Stored data
..........
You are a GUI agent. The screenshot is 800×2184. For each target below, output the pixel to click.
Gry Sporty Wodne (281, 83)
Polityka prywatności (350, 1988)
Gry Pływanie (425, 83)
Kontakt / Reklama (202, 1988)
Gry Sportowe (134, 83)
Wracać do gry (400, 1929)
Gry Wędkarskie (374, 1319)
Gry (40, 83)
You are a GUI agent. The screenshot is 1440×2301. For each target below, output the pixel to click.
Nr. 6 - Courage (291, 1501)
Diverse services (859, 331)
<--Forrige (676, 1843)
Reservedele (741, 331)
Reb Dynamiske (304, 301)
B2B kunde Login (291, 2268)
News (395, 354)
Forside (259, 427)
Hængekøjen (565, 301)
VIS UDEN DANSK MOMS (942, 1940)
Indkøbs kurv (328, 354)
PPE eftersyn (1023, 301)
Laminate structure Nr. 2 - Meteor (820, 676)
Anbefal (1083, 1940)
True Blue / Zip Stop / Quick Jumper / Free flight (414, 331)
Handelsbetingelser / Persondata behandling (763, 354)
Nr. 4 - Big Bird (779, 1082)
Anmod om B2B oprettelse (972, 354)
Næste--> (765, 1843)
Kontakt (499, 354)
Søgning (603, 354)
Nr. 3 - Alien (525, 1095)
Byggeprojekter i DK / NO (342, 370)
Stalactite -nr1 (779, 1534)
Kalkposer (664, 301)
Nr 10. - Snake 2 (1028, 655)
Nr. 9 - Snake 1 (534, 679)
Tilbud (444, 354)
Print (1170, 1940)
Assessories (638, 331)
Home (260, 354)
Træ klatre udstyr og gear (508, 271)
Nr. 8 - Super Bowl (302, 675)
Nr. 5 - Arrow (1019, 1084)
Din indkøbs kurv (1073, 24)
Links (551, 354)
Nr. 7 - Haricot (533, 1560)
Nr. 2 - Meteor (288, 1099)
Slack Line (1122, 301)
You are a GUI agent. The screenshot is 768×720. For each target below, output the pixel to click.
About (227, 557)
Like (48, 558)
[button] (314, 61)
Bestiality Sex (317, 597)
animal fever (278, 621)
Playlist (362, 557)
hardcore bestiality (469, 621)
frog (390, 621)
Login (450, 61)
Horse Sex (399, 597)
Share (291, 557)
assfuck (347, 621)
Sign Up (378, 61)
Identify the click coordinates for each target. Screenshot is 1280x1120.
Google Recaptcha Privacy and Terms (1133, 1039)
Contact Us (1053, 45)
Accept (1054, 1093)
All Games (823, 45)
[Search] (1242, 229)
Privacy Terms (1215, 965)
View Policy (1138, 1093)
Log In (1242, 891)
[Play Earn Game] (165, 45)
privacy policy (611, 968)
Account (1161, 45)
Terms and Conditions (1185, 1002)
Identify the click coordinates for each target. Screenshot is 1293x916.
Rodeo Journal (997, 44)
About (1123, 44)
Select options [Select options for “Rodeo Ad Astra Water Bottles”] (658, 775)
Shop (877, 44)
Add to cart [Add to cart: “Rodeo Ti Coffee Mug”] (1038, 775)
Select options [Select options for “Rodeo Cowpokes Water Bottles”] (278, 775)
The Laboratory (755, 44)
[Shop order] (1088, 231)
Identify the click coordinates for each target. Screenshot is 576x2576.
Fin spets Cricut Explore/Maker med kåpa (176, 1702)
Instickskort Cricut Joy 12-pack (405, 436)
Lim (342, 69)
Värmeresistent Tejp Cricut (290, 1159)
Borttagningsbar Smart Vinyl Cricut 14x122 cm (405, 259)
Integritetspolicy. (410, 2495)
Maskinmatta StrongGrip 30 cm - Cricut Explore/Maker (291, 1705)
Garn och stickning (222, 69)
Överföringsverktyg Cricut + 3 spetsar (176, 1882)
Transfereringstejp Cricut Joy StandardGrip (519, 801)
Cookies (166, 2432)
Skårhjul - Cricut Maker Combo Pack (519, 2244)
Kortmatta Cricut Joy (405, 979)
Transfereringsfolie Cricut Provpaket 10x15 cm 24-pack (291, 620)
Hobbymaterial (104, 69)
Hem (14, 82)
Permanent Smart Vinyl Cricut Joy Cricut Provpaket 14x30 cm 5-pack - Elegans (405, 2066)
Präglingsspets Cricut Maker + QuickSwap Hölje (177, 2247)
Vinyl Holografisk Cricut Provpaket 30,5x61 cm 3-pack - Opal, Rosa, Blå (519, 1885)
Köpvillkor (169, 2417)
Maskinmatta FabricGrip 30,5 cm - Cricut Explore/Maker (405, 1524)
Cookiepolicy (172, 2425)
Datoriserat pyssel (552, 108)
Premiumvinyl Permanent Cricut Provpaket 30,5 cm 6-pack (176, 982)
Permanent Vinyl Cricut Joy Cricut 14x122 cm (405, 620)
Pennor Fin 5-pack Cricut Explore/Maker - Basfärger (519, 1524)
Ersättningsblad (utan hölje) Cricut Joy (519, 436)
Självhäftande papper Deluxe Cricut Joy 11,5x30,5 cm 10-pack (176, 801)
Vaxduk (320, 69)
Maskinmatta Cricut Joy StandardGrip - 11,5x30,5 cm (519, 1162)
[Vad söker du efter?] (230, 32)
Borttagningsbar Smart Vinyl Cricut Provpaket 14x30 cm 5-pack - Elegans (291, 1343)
..........
_Work to complete_. Only lines holding the word "Provpaket" belong in the answer; copy all of them from the records.

_Response to the exercise_.
Transfereringsfolie Cricut Provpaket 10x15 cm 24-pack (291, 620)
Permanent Smart Vinyl Cricut Joy Cricut Provpaket 14x30 cm 5-pack - Elegans (405, 2066)
Vinyl Holografisk Cricut Provpaket 30,5x61 cm 3-pack - Opal, Rosa, Blå (519, 1885)
Premiumvinyl Permanent Cricut Provpaket 30,5 cm 6-pack (176, 982)
Borttagningsbar Smart Vinyl Cricut Provpaket 14x30 cm 5-pack - Elegans (291, 1343)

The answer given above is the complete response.